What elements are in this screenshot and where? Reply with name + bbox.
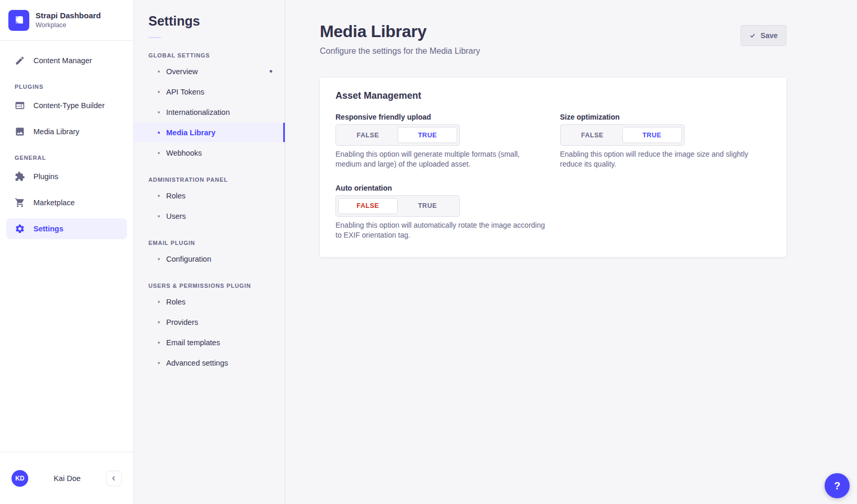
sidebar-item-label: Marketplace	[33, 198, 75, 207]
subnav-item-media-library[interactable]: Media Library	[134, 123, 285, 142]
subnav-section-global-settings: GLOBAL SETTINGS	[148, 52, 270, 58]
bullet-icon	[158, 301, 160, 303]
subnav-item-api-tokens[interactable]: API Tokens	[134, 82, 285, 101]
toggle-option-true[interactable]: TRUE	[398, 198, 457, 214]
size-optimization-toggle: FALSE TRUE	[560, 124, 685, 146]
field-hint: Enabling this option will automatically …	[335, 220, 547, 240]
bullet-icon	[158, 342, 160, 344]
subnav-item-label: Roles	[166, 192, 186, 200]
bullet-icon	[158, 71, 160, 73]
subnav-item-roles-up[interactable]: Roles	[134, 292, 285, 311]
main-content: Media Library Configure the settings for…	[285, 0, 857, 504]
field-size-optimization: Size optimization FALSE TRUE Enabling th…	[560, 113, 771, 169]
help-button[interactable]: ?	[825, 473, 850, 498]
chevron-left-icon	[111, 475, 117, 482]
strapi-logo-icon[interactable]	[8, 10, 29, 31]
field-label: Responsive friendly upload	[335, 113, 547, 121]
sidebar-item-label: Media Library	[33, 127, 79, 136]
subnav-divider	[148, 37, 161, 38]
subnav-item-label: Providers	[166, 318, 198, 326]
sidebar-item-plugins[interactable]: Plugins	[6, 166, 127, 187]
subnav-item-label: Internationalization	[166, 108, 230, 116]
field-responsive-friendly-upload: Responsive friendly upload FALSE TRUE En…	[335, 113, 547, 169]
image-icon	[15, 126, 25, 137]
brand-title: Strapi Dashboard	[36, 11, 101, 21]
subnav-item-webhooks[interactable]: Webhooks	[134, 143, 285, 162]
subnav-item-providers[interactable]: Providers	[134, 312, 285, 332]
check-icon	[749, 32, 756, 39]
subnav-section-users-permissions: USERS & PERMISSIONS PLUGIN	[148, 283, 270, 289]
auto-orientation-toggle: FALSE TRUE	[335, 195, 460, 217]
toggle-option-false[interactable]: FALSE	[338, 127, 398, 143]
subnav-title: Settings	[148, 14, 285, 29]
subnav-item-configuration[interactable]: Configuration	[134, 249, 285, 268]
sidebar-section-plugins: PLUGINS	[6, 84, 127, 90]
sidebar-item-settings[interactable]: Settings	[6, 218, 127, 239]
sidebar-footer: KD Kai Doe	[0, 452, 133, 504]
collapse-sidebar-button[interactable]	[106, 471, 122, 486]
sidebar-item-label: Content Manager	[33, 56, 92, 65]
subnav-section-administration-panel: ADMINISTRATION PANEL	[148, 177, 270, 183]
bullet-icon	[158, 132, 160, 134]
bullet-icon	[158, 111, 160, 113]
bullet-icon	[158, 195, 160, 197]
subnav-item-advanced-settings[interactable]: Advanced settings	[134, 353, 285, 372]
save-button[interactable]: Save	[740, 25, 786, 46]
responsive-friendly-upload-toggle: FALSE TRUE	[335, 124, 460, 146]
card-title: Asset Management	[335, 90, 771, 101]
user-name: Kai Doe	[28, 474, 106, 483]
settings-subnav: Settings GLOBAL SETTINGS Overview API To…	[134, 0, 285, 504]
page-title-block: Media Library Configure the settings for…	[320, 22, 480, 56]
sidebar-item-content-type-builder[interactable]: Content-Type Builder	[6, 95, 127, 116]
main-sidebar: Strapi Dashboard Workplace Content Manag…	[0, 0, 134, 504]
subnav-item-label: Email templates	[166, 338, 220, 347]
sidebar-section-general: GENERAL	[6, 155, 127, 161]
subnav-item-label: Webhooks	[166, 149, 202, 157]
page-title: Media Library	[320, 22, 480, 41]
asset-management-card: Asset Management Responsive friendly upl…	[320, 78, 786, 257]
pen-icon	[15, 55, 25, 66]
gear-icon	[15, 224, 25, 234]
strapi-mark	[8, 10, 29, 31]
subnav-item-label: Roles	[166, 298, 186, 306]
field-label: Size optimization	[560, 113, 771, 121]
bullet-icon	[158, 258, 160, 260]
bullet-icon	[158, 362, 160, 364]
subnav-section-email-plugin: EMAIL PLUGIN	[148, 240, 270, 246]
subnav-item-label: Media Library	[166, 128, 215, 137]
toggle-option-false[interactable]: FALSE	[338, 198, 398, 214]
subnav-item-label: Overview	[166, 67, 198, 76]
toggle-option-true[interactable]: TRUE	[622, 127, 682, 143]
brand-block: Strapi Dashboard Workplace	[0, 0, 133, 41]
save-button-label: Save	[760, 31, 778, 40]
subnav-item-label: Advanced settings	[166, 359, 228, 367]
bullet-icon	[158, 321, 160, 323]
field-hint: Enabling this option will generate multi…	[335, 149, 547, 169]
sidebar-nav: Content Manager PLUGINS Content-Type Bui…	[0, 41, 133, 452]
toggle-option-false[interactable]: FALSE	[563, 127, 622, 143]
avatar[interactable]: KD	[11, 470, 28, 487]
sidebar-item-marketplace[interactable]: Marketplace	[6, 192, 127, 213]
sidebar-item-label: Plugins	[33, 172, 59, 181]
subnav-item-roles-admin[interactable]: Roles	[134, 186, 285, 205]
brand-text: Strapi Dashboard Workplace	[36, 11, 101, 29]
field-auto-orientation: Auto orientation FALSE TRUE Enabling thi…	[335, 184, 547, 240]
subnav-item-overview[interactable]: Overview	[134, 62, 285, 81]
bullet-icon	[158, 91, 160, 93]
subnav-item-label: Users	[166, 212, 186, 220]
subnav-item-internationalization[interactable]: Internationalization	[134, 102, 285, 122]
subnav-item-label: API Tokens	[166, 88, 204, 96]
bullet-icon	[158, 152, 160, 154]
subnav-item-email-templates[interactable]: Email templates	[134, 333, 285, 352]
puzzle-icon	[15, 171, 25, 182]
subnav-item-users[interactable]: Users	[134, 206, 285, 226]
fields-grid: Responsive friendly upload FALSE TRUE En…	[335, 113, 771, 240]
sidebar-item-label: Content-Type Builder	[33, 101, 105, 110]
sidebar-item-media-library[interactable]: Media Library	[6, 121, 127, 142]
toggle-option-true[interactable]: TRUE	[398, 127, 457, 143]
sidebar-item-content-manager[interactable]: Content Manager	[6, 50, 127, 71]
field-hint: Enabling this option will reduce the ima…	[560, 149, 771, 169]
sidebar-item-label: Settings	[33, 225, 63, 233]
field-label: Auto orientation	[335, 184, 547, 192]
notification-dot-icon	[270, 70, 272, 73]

---

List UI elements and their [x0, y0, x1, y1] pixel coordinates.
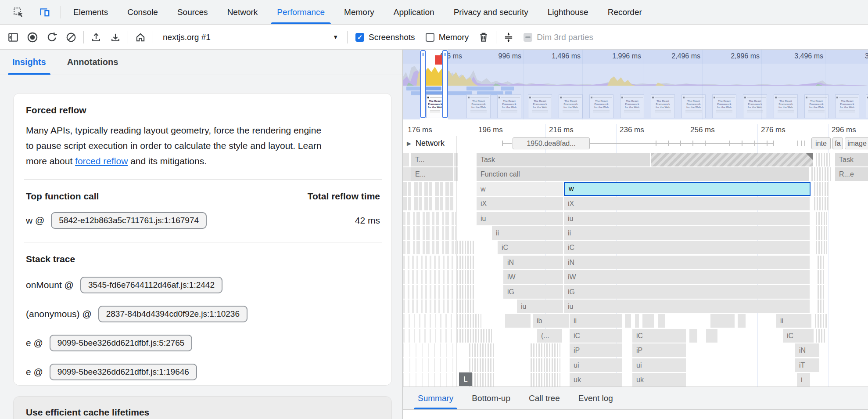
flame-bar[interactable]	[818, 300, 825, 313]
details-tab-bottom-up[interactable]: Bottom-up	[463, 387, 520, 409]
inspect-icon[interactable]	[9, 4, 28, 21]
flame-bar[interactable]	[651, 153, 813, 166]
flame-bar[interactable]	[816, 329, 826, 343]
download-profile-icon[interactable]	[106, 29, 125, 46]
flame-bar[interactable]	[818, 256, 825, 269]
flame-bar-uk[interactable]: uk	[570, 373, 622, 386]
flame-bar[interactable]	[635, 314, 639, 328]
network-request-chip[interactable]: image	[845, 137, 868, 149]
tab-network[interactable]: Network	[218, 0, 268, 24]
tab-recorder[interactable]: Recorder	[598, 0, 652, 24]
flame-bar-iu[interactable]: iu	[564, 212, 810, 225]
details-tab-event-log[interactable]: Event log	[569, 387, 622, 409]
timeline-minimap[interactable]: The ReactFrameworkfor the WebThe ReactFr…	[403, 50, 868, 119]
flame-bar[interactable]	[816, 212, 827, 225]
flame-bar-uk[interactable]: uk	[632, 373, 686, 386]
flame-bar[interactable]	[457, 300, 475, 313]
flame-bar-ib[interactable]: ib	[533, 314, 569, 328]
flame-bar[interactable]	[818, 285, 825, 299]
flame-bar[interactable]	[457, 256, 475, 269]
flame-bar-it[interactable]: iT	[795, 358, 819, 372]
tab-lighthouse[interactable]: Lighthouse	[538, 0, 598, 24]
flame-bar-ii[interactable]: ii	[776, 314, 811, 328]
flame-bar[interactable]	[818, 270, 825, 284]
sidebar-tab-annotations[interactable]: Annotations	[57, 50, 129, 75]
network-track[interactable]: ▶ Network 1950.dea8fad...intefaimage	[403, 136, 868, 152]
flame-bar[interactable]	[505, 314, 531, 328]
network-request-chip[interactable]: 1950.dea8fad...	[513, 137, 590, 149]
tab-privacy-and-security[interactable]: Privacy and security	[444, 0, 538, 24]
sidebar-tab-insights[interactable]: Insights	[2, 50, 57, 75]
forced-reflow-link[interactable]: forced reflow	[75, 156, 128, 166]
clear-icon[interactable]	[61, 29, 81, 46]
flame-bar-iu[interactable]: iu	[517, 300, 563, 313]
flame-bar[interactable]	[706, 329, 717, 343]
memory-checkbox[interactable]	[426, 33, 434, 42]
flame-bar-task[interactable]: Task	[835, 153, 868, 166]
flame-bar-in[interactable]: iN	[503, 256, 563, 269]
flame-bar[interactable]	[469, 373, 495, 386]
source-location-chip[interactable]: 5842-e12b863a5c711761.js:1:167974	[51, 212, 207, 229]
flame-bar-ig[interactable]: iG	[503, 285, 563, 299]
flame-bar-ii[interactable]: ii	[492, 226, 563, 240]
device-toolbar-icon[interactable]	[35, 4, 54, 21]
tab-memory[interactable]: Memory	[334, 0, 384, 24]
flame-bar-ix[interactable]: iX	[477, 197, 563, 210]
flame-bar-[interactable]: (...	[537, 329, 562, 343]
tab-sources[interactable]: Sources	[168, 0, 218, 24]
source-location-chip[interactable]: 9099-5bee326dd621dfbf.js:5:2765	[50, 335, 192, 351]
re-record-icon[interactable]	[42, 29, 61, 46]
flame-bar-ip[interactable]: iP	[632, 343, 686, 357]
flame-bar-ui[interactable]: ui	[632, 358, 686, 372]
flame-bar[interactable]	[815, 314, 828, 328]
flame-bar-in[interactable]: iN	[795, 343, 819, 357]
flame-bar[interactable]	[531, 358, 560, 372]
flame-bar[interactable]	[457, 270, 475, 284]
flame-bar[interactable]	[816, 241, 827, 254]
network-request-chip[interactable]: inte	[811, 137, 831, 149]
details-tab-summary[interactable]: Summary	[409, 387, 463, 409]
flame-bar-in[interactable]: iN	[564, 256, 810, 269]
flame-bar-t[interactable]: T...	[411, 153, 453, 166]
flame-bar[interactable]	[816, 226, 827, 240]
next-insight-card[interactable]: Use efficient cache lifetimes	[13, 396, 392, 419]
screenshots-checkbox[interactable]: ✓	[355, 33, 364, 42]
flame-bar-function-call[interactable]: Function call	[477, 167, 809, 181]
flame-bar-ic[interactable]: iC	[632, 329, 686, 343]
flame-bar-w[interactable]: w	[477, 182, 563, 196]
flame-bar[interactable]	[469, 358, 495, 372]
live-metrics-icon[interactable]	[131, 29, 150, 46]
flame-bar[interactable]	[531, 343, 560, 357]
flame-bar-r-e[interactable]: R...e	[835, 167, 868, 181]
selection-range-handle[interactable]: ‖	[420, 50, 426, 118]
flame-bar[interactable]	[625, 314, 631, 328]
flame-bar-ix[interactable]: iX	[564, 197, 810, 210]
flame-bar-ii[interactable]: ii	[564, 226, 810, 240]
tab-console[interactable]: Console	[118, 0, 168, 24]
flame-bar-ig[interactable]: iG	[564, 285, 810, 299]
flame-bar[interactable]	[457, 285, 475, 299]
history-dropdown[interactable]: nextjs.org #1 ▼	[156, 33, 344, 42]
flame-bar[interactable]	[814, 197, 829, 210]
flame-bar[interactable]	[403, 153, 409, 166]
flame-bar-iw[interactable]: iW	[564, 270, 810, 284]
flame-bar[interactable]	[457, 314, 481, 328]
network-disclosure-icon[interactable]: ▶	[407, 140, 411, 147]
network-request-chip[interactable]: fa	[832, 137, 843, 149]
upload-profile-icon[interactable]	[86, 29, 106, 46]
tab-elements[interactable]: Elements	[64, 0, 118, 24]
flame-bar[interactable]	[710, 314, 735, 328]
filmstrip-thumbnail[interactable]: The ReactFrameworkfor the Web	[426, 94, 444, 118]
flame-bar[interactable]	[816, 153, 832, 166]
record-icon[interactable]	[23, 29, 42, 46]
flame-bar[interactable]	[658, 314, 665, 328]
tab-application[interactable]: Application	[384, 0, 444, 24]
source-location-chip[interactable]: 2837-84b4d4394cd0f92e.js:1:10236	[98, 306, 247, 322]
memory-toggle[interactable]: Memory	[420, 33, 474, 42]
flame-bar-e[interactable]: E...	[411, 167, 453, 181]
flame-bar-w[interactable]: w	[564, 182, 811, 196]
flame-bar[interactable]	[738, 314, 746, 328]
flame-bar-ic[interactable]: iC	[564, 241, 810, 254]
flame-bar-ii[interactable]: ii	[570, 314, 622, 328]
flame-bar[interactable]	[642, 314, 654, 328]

TO DO:
Write the number of lines in the data above that contain "Workplace", adding no other words.

SOLVED PROBLEM:
3